Stanford Hill's glory days as a Dallas ISD basketball coach are now officially behind him. After winning a state title with Roosevelt in 2006, he moved to Skyline. During his tenure the team sunk from near dominance to mediocrity, posting a losing record in the 2012-13 season and barely sneaking into the playoffs. Following the season, Hill was stripped of his coaching job and transferred to another DISD school, where he currently teaches.
Hill has his suspicions about why he was fired, and they have nothing to do with his team's performance. As he told WFAA's Brett Shipp for a story that aired last night, he claims he was canned for refusing to play the son of Skyline Principal Harold Wright.
As evidence, he provides a series of text messages from Wright during the past seasons:
I hope you understand that we just want him to be pleased about his game. We are fanatics like other parents. He wants to play D1 so we gotta help him get better
Sometimes, the messages were more direct, like this one he received from Wright after a loss:
I'm not pleased.
And these received after a loss to J.J. Pearce:
Did [my son] do something wrong not to start? He played 6 minutes total
My wife is waiting to see you.
"I felt like I had to go out and meet with his wife because he's the principal, and I felt like if I didn't go out and meet with his wife at that particular time then I would probably lose my job the next day," Hill told Shipp.

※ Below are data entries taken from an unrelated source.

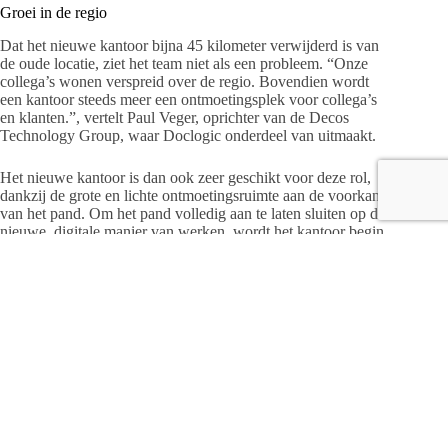
Groei in de regio
Dat het nieuwe kantoor bijna 45 kilometer verwijderd is van
de oude locatie, ziet het team niet als een probleem. “Onze
collega’s wonen verspreid over de regio. Bovendien wordt
een kantoor steeds meer een ontmoetingsplek voor collega’s
en klanten.”, vertelt Paul Veger, oprichter van de Decos
Technology Group, waar Doclogic onderdeel van uitmaakt.
Het nieuwe kantoor is dan ook zeer geschikt voor deze rol,
dankzij de grote en lichte ontmoetingsruimte aan de voorkant
van het pand. Om het pand volledig aan te laten sluiten op de
nieuwe, digitale manier van werken, wordt het kantoor begin
komend jaar volledig verbouwd. “We verwachten de
komende jaren flink te gaan groeien met nieuwe collega’s uit
deze regio. Met dit prachtige kantoor zijn we daar klaar
voor.”, concludeert Veger.
Op zoek naar nieuw talent
Doclogic is gespecialiseerd in digitale oplossingen voor
organisaties in de gezondheidszorg, educatie en zakelijke
dienstverlening. Het bedrijf is sinds twee jaar onderdeel van
de Decos Technology Group, met circa 280 medewerkers in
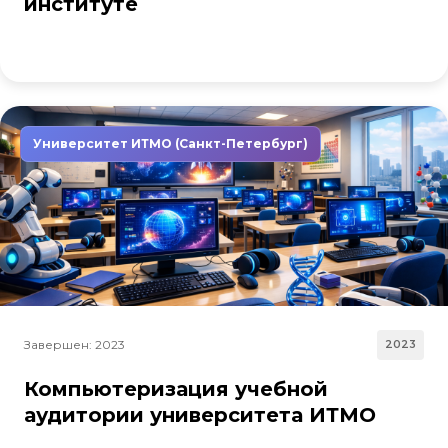
институте
Университет ИТМО (Санкт-Петербург)
Завершен: 2023
2023
Компьютеризация учебной
аудитории университета ИТМО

The evidence Hill presented as part of DISD's grievance process, which you can read here courtesy of a website called The Watchful Eye, is a bit more ambiguous. It shows that Wright and Hill texted frequently about the son's play, which is odd, but none of the texts are particularly threatening. Two messages from Wright that read as ominous -- one warning that Superintendent Mike Miles will not look kindly on a parent complaint against a basketball coach, and the one urging Hill to talk with Wright's wife -- are written from Hill's own email account.
And then there are documents from Hill's personnel file, which Unfair Park obtained recently through an open records request. They include affidavits from two of Hill's assistant coaches describing Hill as a poor leader, lax disciplinarian, and someone who lacks the gravitas to be a head coach. Players would show up late to practice or skip it altogether yet still be allowed to play in games. They would talk back to coaches with impunity. He was aloof and unfocused.
It's entirely possible that the assistants' recollections were helped along by Wright, or that they had their eyes on Hill's job. Nevertheless, Hill's argument was dismissed at three levels of DISD grievance hearings.
Hill tells Shipp that he's staying in shape in hopes that the book hasn't completely closed on his 29-year coaching career, but he's not entirely optimistic. He says athletic department officials told him that filing a complaint against a principal meant he'd never be allowed courtside again.